AI Makes Coding Faster — So Why Are People Saying Engineers Are Doomed?
Picture this. Someone tells you: the cash register at a convenience store just got a 10x speed upgrade. At the same time, more customers are walking in every day. And the people who are best at operating the new registers? The same cashiers who were already there.
Then they hit you with: “So the cashiers are all getting fired.”
Wait, what? (╯°□°)╯
That is basically what Dan McAteer pointed out in a recent tweet on X. He lined up a bunch of premises that all sound reasonable on their own, then asked one simple question: how does your conclusion follow from any of this?
Three Premises That All Make Sense
McAteer’s tweet is structured like a logic exercise. He puts three cards on the table, with a tone that says: “Okay, let’s make sure we agree on these first.”
Card one: Software engineering is being automated by AI. More and more coding work can be done by machines.
Card two: Demand for software is still growing. The entire digital economy runs on software, and the digital sector is the fastest-growing part of the economy. The pie is getting bigger.

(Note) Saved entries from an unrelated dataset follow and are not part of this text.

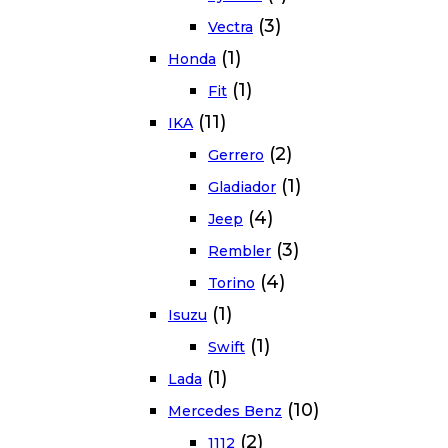
(3)
Vectra
(1)
Honda
(1)
Fit
(11)
IKA
(2)
Gerrero
(1)
Gladiador
(4)
Jeep
(3)
Rembler
(4)
Torino
(1)
Isuzu
(1)
Swift
(1)
Lada
(10)
Mercedes Benz
(2)
1112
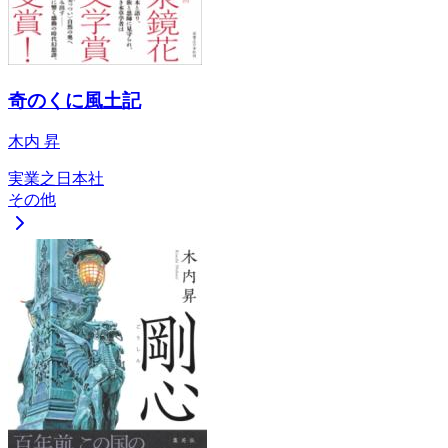
奇のくに風土記
木内 昇
実業之日本社
その他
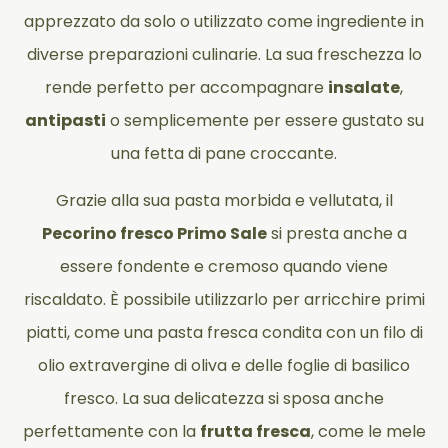
apprezzato da solo o utilizzato come ingrediente in
diverse preparazioni culinarie. La sua freschezza lo
rende perfetto per accompagnare
insalate
,
antipasti
o semplicemente per essere gustato su
una fetta di pane croccante.
Grazie alla sua pasta morbida e vellutata, il
Pecorino fresco Primo Sale
si presta anche a
essere fondente e cremoso quando viene
riscaldato. È possibile utilizzarlo per arricchire primi
piatti, come una pasta fresca condita con un filo di
olio extravergine di oliva e delle foglie di basilico
fresco. La sua delicatezza si sposa anche
perfettamente con la
frutta fresca
, come le mele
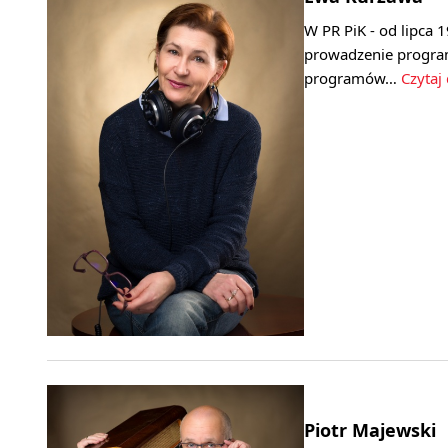
W PR PiK - od lipca 
prowadzenie progra
programów…
Czytaj 
Piotr Majewski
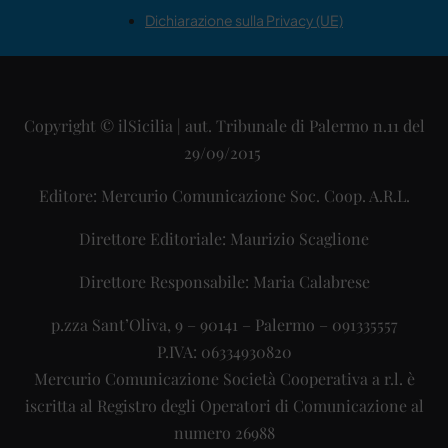
Dichiarazione sulla Privacy (UE)
Copyright © ilSicilia | aut. Tribunale di Palermo n.11 del
29/09/2015
Editore: Mercurio Comunicazione Soc. Coop. A.R.L.
Direttore Editoriale: Maurizio Scaglione
Direttore Responsabile: Maria Calabrese
p.zza Sant’Oliva, 9 – 90141 – Palermo – 091335557
P.IVA: 06334930820
Mercurio Comunicazione Società Cooperativa a r.l. è
iscritta al Registro degli Operatori di Comunicazione al
numero 26988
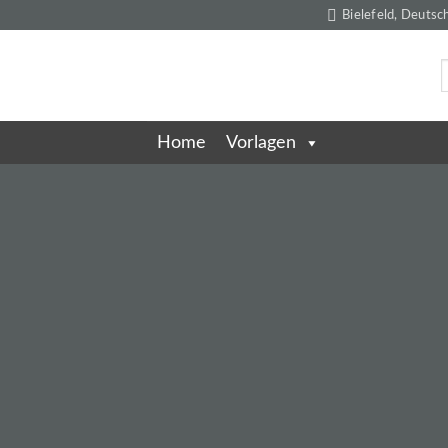
Skip
Bielefeld, Deutsc
to
content
Home
Vorlagen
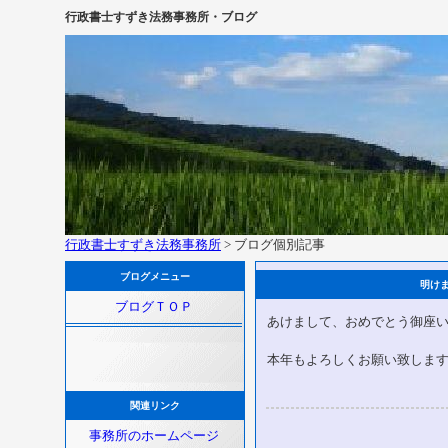
行政書士すずき法務事務所・ブログ
行政書士すずき法務事務所
> ブログ個別記事
ブログメニュー
明け
ブログＴＯＰ
あけまして、おめでとう御座
本年もよろしくお願い致しま
関連リンク
事務所のホームページ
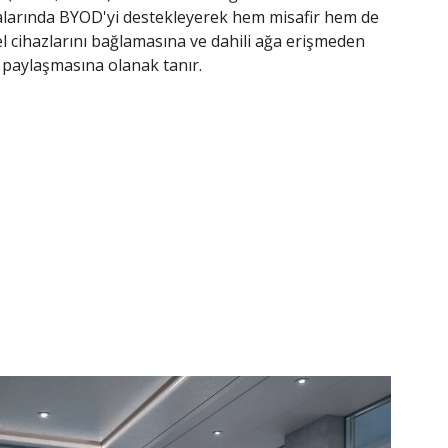
dalarında BYOD'yi destekleyerek hem misafir hem de
isel cihazlarını bağlamasına ve dahili ağa erişmeden
k paylaşmasına olanak tanır.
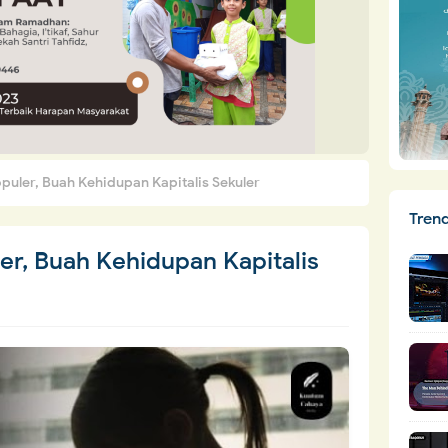
opuler, Buah Kehidupan Kapitalis Sekuler
Tren
er, Buah Kehidupan Kapitalis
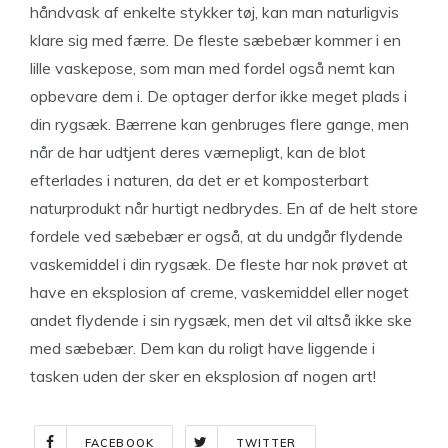
håndvask af enkelte stykker tøj, kan man naturligvis
klare sig med færre. De fleste sæbebær kommer i en
lille vaskepose, som man med fordel også nemt kan
opbevare dem i. De optager derfor ikke meget plads i
din rygsæk. Bærrene kan genbruges flere gange, men
når de har udtjent deres værnepligt, kan de blot
efterlades i naturen, da det er et komposterbart
naturprodukt når hurtigt nedbrydes. En af de helt store
fordele ved sæbebær er også, at du undgår flydende
vaskemiddel i din rygsæk. De fleste har nok prøvet at
have en eksplosion af creme, vaskemiddel eller noget
andet flydende i sin rygsæk, men det vil altså ikke ske
med sæbebær. Dem kan du roligt have liggende i
tasken uden der sker en eksplosion af nogen art!
FACEBOOK
TWITTER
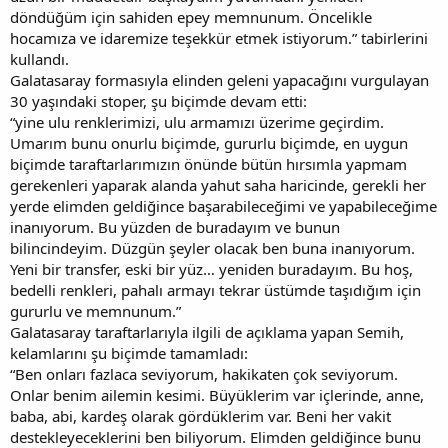
döndüğüm için sahiden epey memnunum. Öncelikle
hocamıza ve idaremize teşekkür etmek istiyorum.” tabirlerini
kullandı.
Galatasaray formasıyla elinden geleni yapacağını vurgulayan
30 yaşındaki stoper, şu biçimde devam etti:
“yine ulu renklerimizi, ulu armamızı üzerime geçirdim.
Umarım bunu onurlu biçimde, gururlu biçimde, en uygun
biçimde taraftarlarımızın önünde bütün hırsımla yapmam
gerekenleri yaparak alanda yahut saha haricinde, gerekli her
yerde elimden geldiğince başarabileceğimi ve yapabileceğime
inanıyorum. Bu yüzden de buradayım ve bunun
bilincindeyim. Düzgün şeyler olacak ben buna inanıyorum.
Yeni bir transfer, eski bir yüz… yeniden buradayım. Bu hoş,
bedelli renkleri, pahalı armayı tekrar üstümde taşıdığım için
gururlu ve memnunum.”
Galatasaray taraftarlarıyla ilgili de açıklama yapan Semih,
kelamlarını şu biçimde tamamladı:
“Ben onları fazlaca seviyorum, hakikaten çok seviyorum.
Onlar benim ailemin kesimi. Büyüklerim var içlerinde, anne,
baba, abi, kardeş olarak gördüklerim var. Beni her vakit
destekleyeceklerini ben biliyorum. Elimden geldiğince bunu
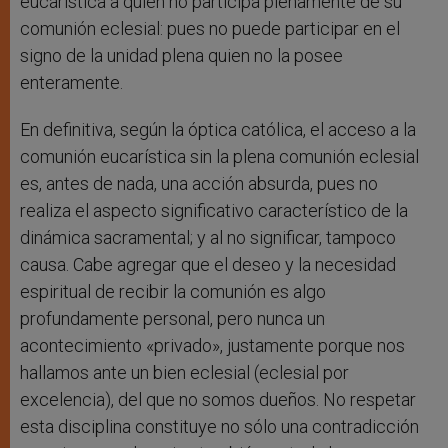
eucarística a quien no participa plenamente de su
comunión eclesial: pues no puede participar en el
signo de la unidad plena quien no la posee
enteramente.
En definitiva, según la óptica católica, el acceso a la
comunión eucarística sin la plena comunión eclesial
es, antes de nada, una acción absurda, pues no
realiza el aspecto significativo característico de la
dinámica sacramental; y al no significar, tampoco
causa. Cabe agregar que el deseo y la necesidad
espiritual de recibir la comunión es algo
profundamente personal, pero nunca un
acontecimiento «privado», justamente porque nos
hallamos ante un bien eclesial (eclesial por
excelencia), del que no somos dueños. No respetar
esta disciplina constituye no sólo una contradicción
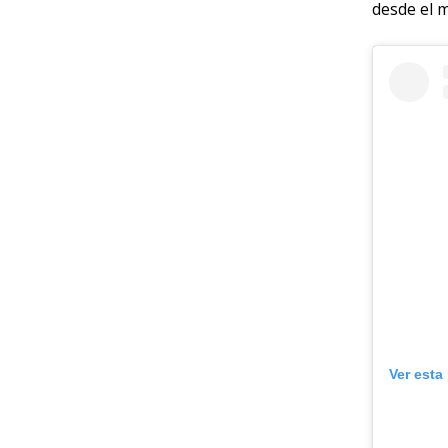
desde el 
Ver esta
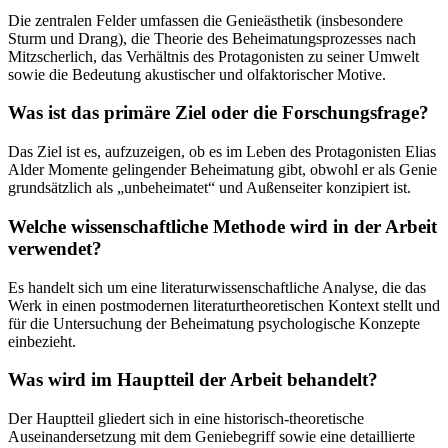
Die zentralen Felder umfassen die Genieästhetik (insbesondere
Sturm und Drang), die Theorie des Beheimatungsprozesses nach
Mitzscherlich, das Verhältnis des Protagonisten zu seiner Umwelt
sowie die Bedeutung akustischer und olfaktorischer Motive.
Was ist das primäre Ziel oder die Forschungsfrage?
Das Ziel ist es, aufzuzeigen, ob es im Leben des Protagonisten Elias
Alder Momente gelingender Beheimatung gibt, obwohl er als Genie
grundsätzlich als „unbeheimatet“ und Außenseiter konzipiert ist.
Welche wissenschaftliche Methode wird in der Arbeit
verwendet?
Es handelt sich um eine literaturwissenschaftliche Analyse, die das
Werk in einen postmodernen literaturtheoretischen Kontext stellt und
für die Untersuchung der Beheimatung psychologische Konzepte
einbezieht.
Was wird im Hauptteil der Arbeit behandelt?
Der Hauptteil gliedert sich in eine historisch-theoretische
Auseinandersetzung mit dem Geniebegriff sowie eine detaillierte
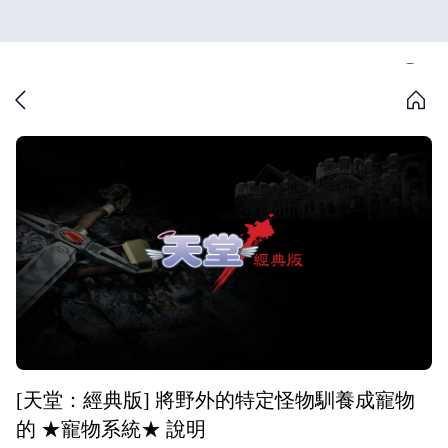
[天堂：經典版] 將野外的特定怪物馴養成寵物
的 ★寵物系統★ 說明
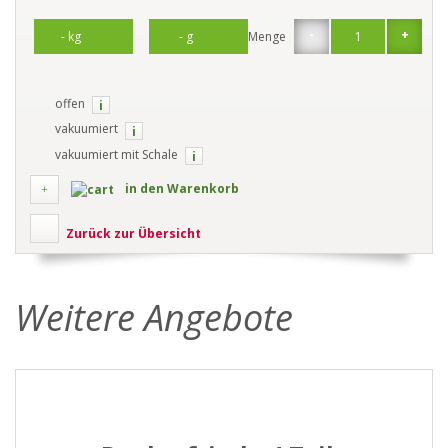
-
+
Menge
offen
i
vakuumiert
i
vakuumiert mit Schale
i
in den Warenkorb
Zurück zur Übersicht
Weitere Angebote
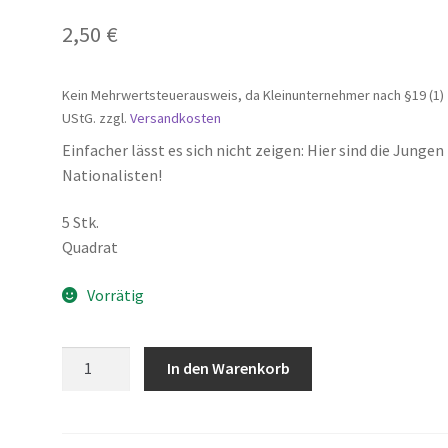
2,50
€
Kein Mehrwertsteuerausweis, da Kleinunternehmer nach §19 (1)
UStG.
zzgl.
Versandkosten
Einfacher lässt es sich nicht zeigen: Hier sind die Jungen
Nationalisten!
5 Stk.
Quadrat
Vorrätig
JN
In den Warenkorb
-
Aufkleber
(Groß)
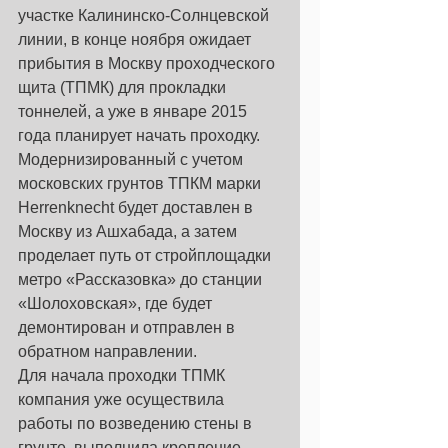
участке Калининско-Солнцевской 
линии, в конце ноября ожидает 
прибытия в Москву проходческого 
щита (ТПМК) для прокладки 
тоннелей, а уже в январе 2015 
года планирует начать проходку. 
Модернизированный с учетом 
московских грунтов ТПКМ марки 
Herrenknecht будет доставлен в 
Москву из Ашхабада, а затем 
проделает путь от стройплощадки 
метро «Рассказовка» до станции 
«Шолоховская», где будет 
демонтирован и отправлен в 
обратном направлении. 
Для начала проходки ТПМК 
компания уже осуществила 
работы по возведению стены в 
грунте, выполнила крепление 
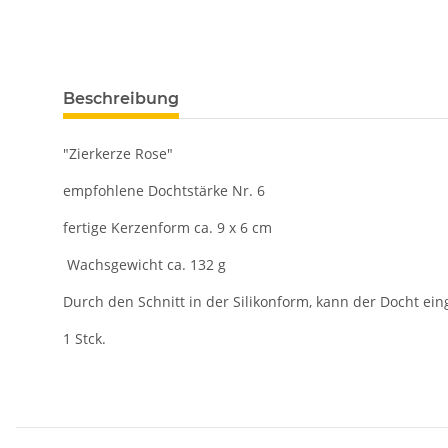
Beschreibung
"Zierkerze Rose"
empfohlene Dochtstärke Nr. 6
fertige Kerzenform ca. 9 x 6 cm
Wachsgewicht ca. 132 g
Durch den Schnitt in der Silikonform, kann der Docht e
1 Stck.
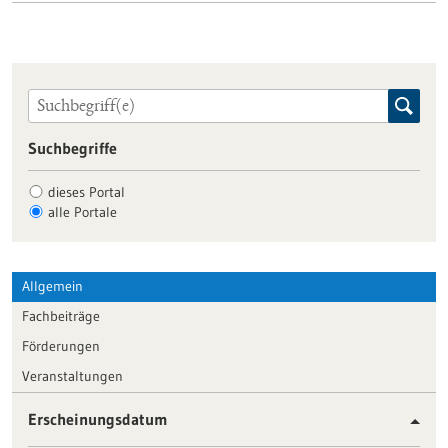
Suchbegriffe
dieses Portal
alle Portale
Allgemein
Fachbeiträge
Förderungen
Veranstaltungen
Erscheinungsdatum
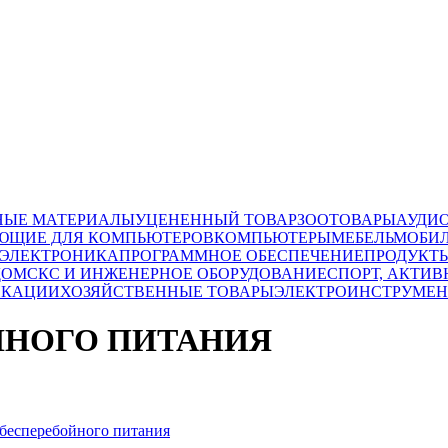
НЫЕ МАТЕРИАЛЫ
УЦЕНЕННЫЙ ТОВАР
ЗООТОВАРЫ
АУДИ
ЮЩИЕ ДЛЯ КОМПЬЮТЕРОВ
КОМПЬЮТЕРЫ
МЕБЕЛЬ
МОБИЛ
 ЭЛЕКТРОНИКА
ПРОГРАММНОЕ ОБЕСПЕЧЕНИЕ
ПРОДУКТ
ДОМ
СКС И ИНЖЕНЕРНОЕ ОБОРУДОВАНИЕ
СПОРТ, АКТИВ
ИКАЦИИ
ХОЗЯЙСТВЕННЫЕ ТОВАРЫ
ЭЛЕКТРОИНСТРУМЕН
ЙНОГО ПИТАНИЯ
бесперебойного питания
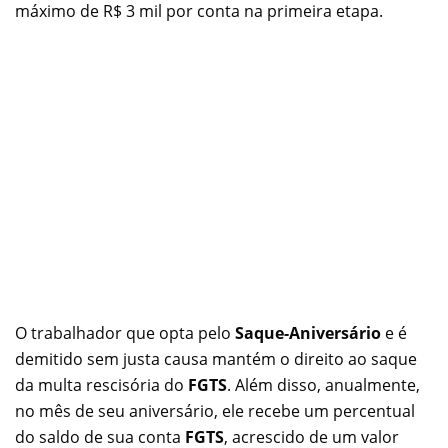
máximo de R$ 3 mil por conta na primeira etapa.
O trabalhador que opta pelo
Saque-Aniversário
e é
demitido sem justa causa mantém o direito ao saque
da multa rescisória do
FGTS
. Além disso, anualmente,
no mês de seu aniversário, ele recebe um percentual
do saldo de sua conta
FGTS
, acrescido de um valor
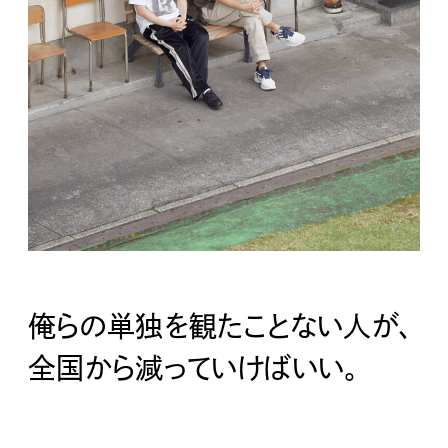
俺らの単独を観たことない人が、
全国から減っていけばいい。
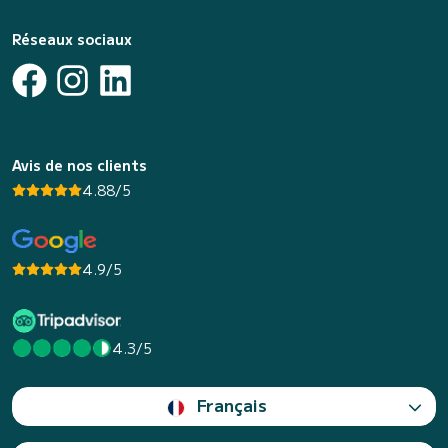
Réseaux sociaux
Avis de nos clients
4.88/5
4.9/5
4.3/5
Français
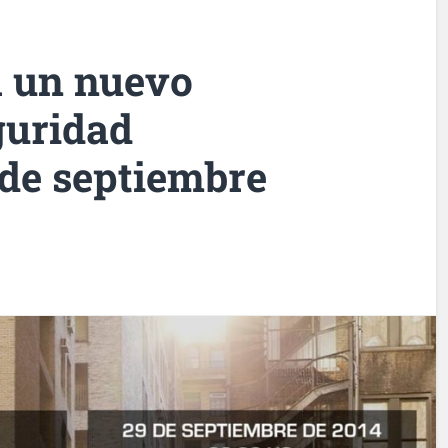
a un nuevo
guridad
 de septiembre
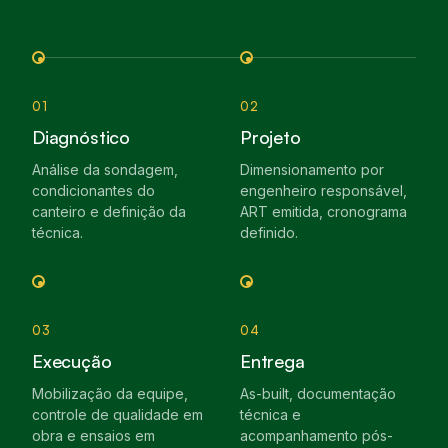
01
02
Diagnóstico
Projeto
Análise da sondagem,
Dimensionamento por
condicionantes do
engenheiro responsável,
canteiro e definição da
ART emitida, cronograma
técnica.
definido.
03
04
Execução
Entrega
Mobilização da equipe,
As-built, documentação
controle de qualidade em
técnica e
obra e ensaios em
acompanhamento pós-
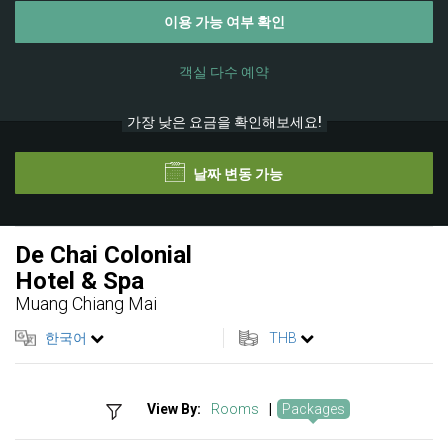
이용 가능 여부 확인
객실 다수 예약
가장 낮은 요금을 확인해보세요!
날짜 변동 가능
De Chai Colonial
Hotel & Spa
Muang Chiang Mai
한국어
THB
View By:
Rooms
|
Packages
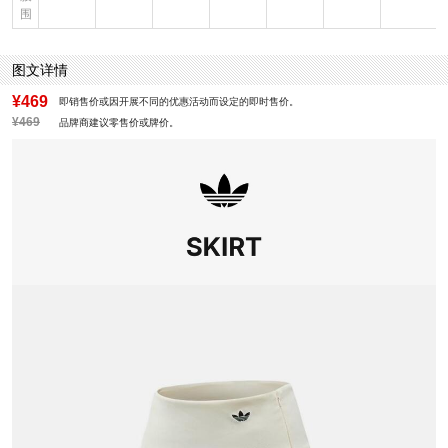
围
图文详情
¥469
即销售价或因开展不同的优惠活动而设定的即时售价。
¥469
品牌商建议零售价或牌价。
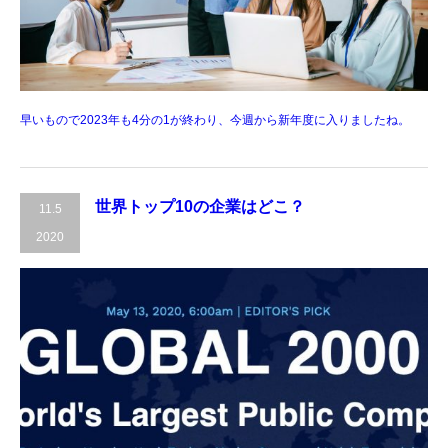
早いもので2023年も4分の1が終わり、今週から新年度に入りましたね。
世界トップ10の企業はどこ？
11.5
2020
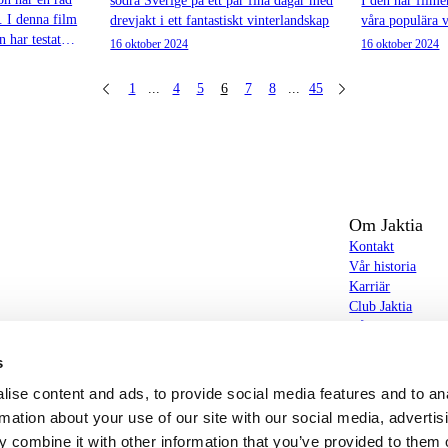
södra Sverige på ett par fina dagar med
I den här film
l. I denna film
drevjakt i ett fantastiskt vinterlandskap
våra populära 
 har testat
16 oktober 2024
16 oktober 2024
.
1
...
4
5
6
7
8
...
45
Om Jaktia
Kontakt
Vår historia
Karriär
Club Jaktia
t totalt 160-tal butiker i Norge, Sverige och i
Våra butiker
Våra varumärken
s
Notiser
butiker hittar du allt från jakt- och fiskeutrustning,
Jaktia Brand Gui
ise content and ads, to provide social media features and to an
g – och allt annat som bidrar till bästa tänkbara jakt-,
rmation about your use of our site with our social media, advertis
 combine it with other information that you’ve provided to them o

Card three: The people who can architect and orchestrate software at 1000x speed are trained software engineers. Not just anyone off the street.
Clawd 忍不住說:
Line these up and the logic practically writes itself: tools got stronger, the market got bigger, and the people best equipped to use these tools are… you. In any other industry, this would be called “good news.” It is like telling a pastry chef they are doomed because someone invented a better mixer. The chef would probably just laugh at you ┐( ̄ヘ ̄)┌
But Somehow the Conclusion Is “Engineers Are Screwed”?
This is where the tweet gets spicy.
McAteer is not saying “engineers will definitely get richer” or “AI won’t change anything.” What he is doing is more subtle — he is asking: where is your reasoning?
All three premises point toward “engineers now have more leverage.” And yet a bunch of people jump straight to “software engineers are screwed and will be poor forever.” The middle part of the argument? Evaporated. Auto-deleted by AI, apparently.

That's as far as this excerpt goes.